Stored dataset items:
○ ○ ○ ○ ○ ○ ○

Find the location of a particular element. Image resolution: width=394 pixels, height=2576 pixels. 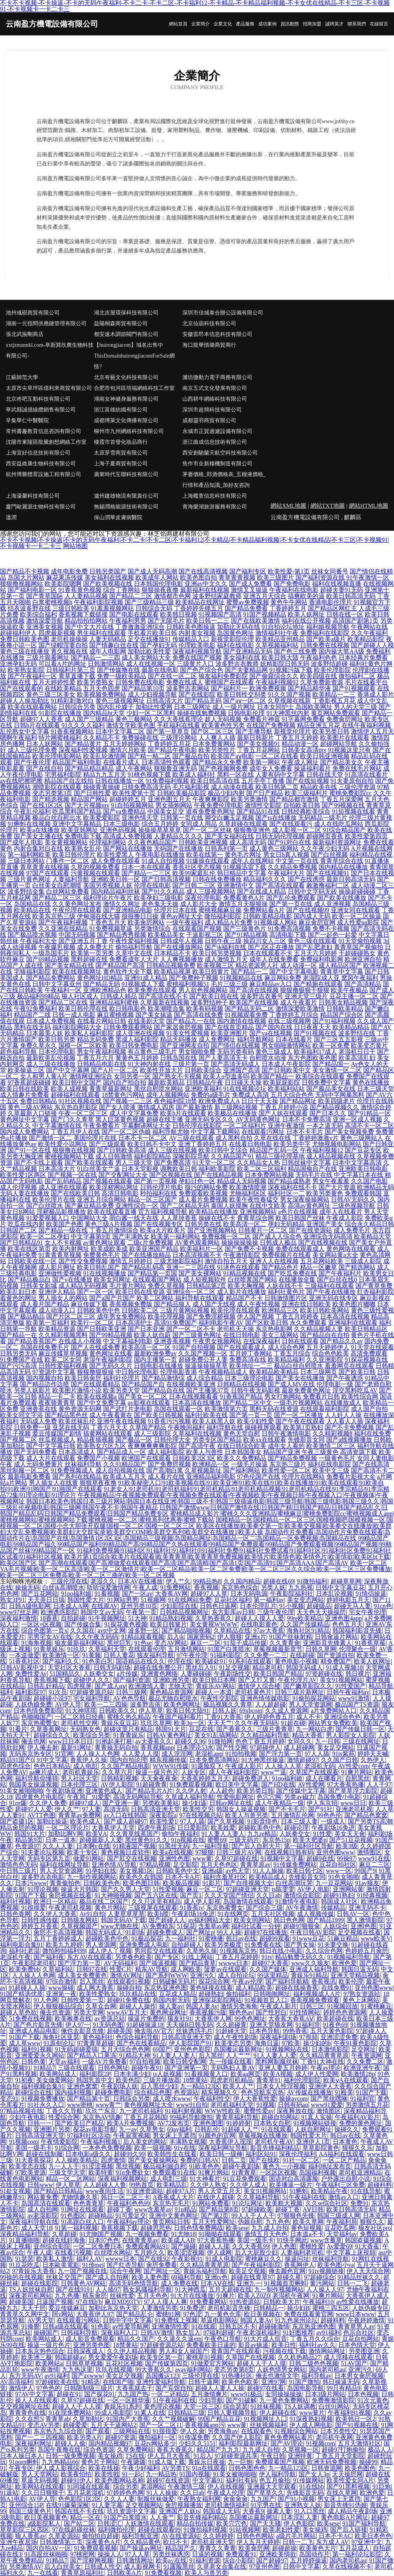

操操操草草草草 is located at coordinates (159, 830).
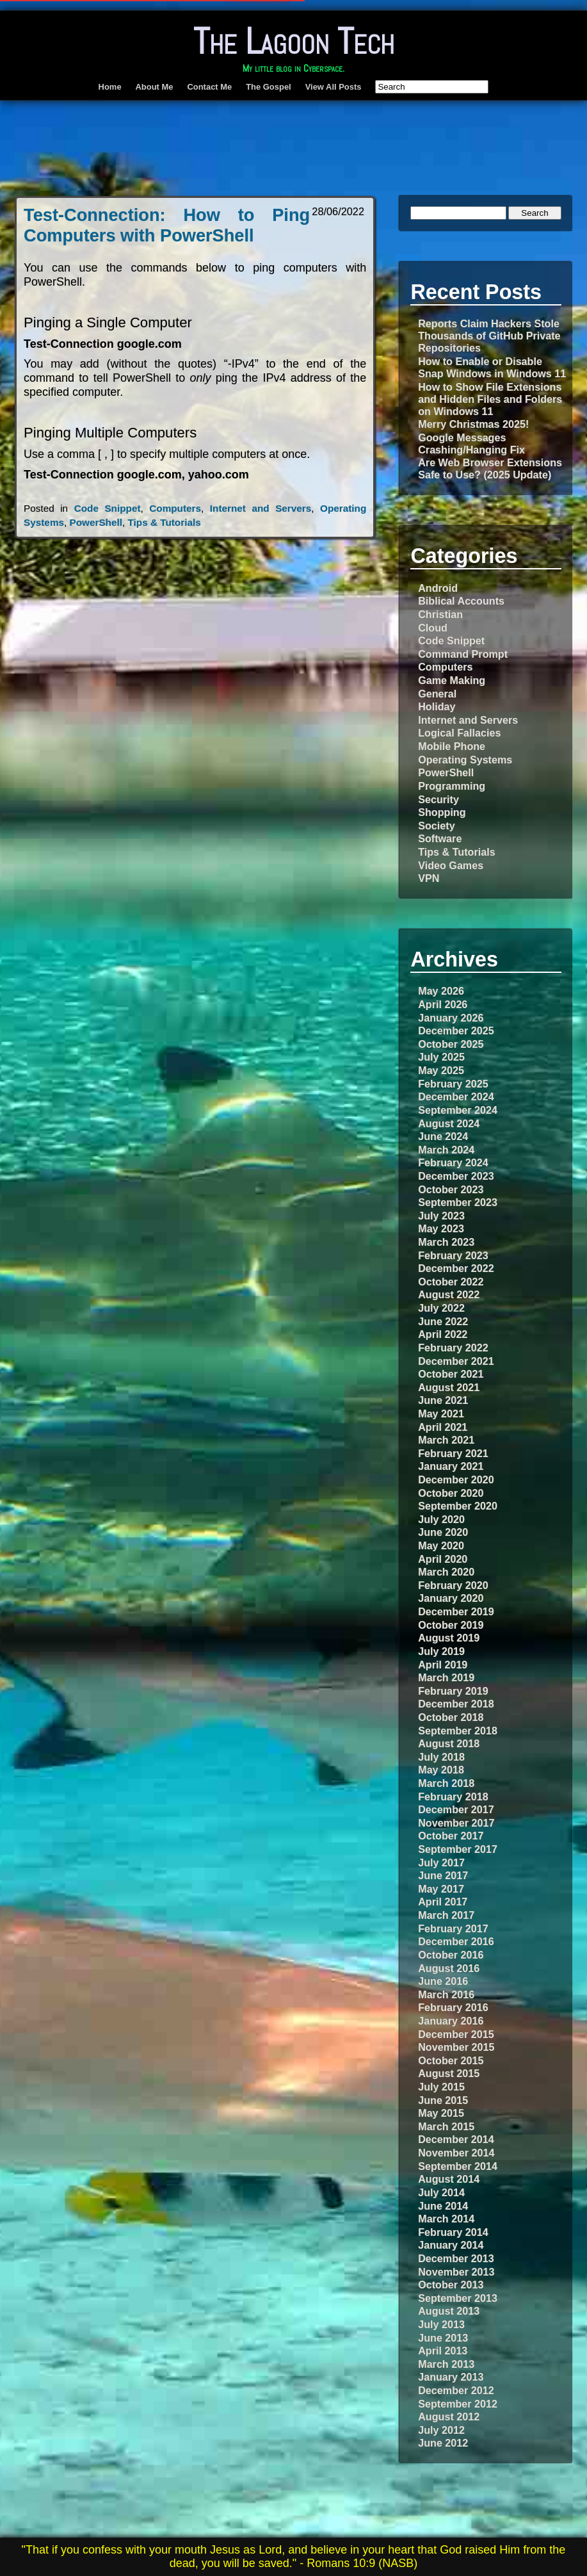  What do you see at coordinates (96, 522) in the screenshot?
I see `PowerShell` at bounding box center [96, 522].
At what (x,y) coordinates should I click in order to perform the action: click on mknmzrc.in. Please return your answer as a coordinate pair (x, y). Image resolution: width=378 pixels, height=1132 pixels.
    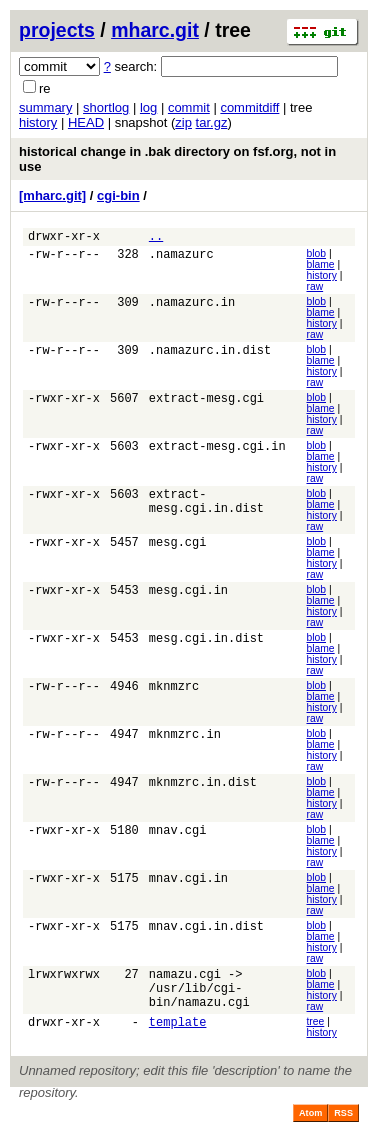
    Looking at the image, I should click on (185, 739).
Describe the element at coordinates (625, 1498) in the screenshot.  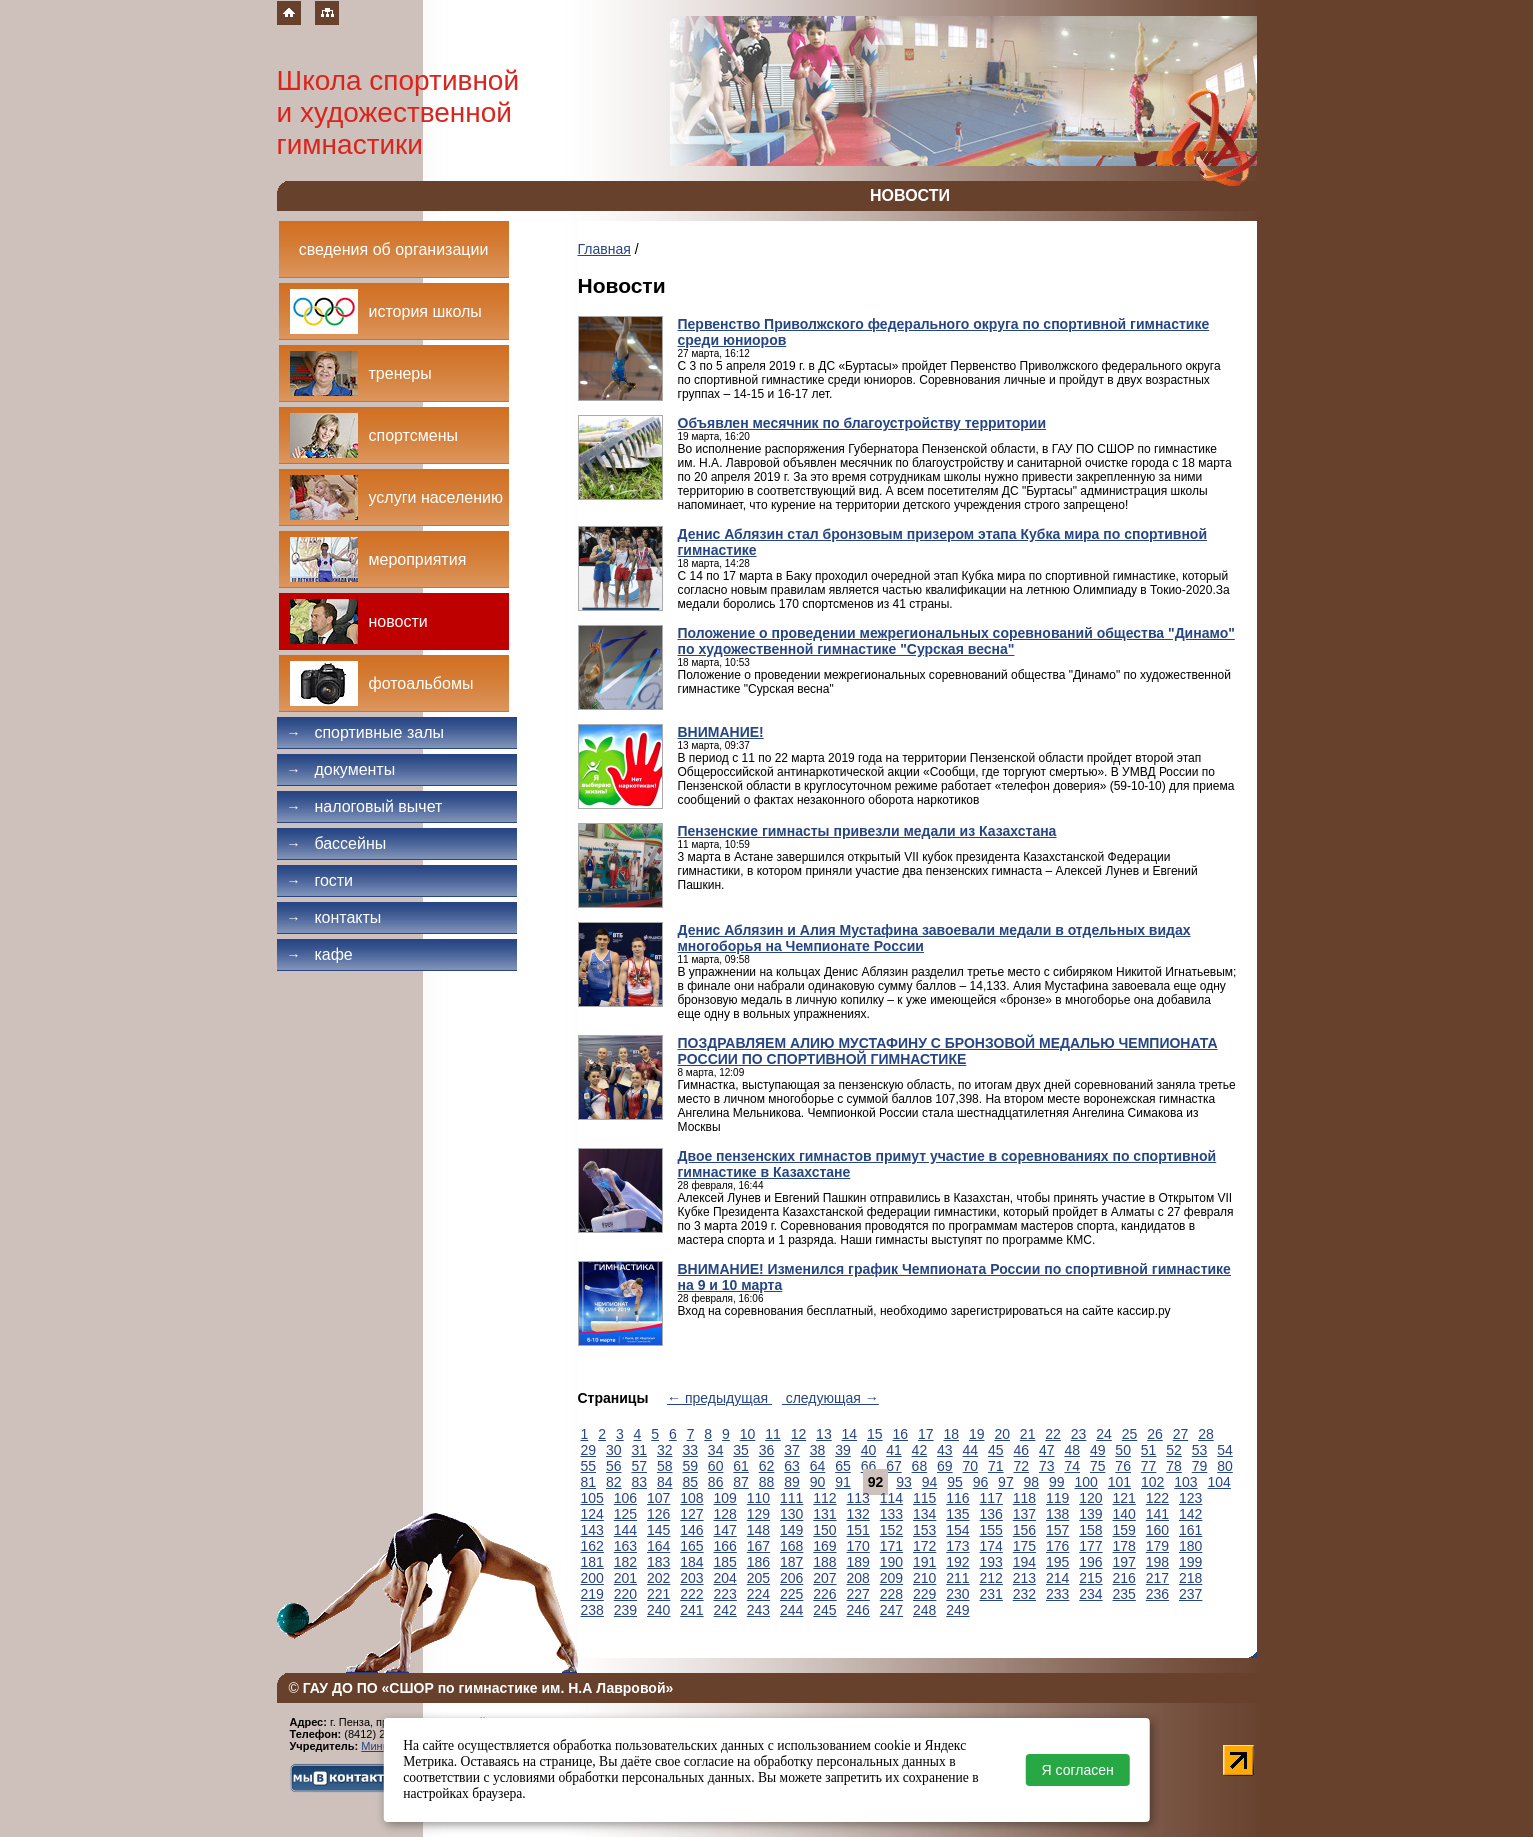
I see `106` at that location.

○ ○ ○ ○ ○ ○ ○

> Directions for this task:
A faithful copy of the records above, without images, is what to give back.

> Result:
Find the location of a particular element. Image resolution: width=394 pixels, height=2576 pixels. 

操操操草草草草 is located at coordinates (159, 830).
  What do you see at coordinates (96, 522) in the screenshot?
I see `PowerShell` at bounding box center [96, 522].
At what (x,y) coordinates should I click in order to perform the action: click on mknmzrc.in. Please return your answer as a coordinate pair (x, y). Image resolution: width=378 pixels, height=1132 pixels.
    Looking at the image, I should click on (185, 739).
Describe the element at coordinates (625, 1498) in the screenshot.  
I see `106` at that location.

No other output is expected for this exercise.